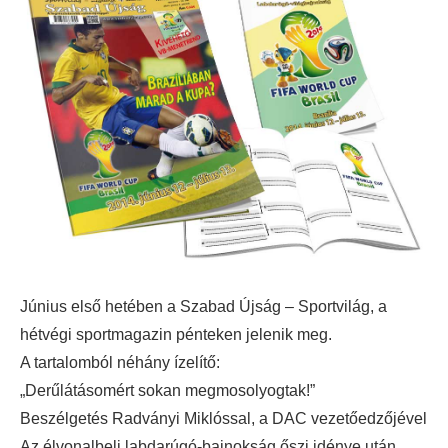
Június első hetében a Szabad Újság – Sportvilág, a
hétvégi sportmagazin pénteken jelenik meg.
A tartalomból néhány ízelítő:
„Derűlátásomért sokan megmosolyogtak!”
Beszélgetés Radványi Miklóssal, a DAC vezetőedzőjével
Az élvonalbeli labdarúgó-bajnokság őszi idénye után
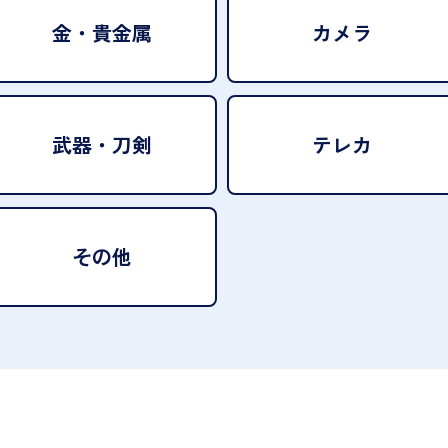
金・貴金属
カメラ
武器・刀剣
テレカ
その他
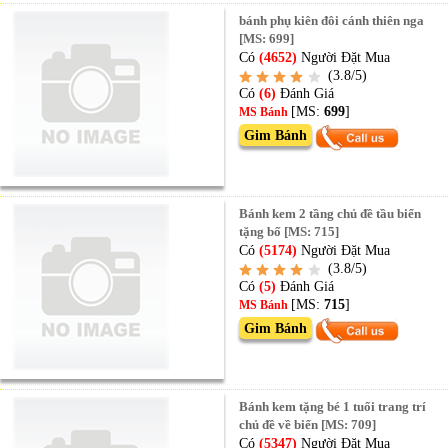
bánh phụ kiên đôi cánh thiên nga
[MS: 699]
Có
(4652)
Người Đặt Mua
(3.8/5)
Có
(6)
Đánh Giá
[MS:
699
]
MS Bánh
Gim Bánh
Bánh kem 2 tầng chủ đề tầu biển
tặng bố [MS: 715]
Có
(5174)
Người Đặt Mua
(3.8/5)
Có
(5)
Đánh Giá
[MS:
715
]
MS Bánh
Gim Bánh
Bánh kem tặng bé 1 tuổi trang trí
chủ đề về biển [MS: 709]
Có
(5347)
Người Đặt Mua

------------------------------------------------------------

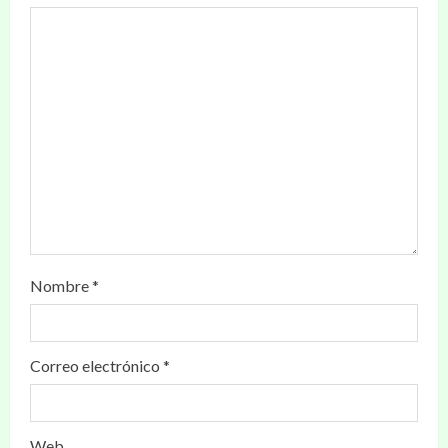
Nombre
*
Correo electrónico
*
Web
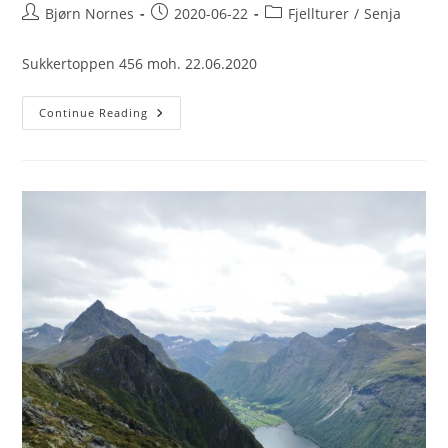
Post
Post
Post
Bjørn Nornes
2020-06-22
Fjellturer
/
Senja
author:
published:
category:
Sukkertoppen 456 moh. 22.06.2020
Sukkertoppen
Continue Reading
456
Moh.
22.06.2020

------------------------------------------------------------

▸ PROBLEM DETAILS: Copy out every line in the listing where the word "biển" appears.

▸ RESULT:
Bánh kem 2 tầng chủ đề tầu biển
chủ đề về biển [MS: 709]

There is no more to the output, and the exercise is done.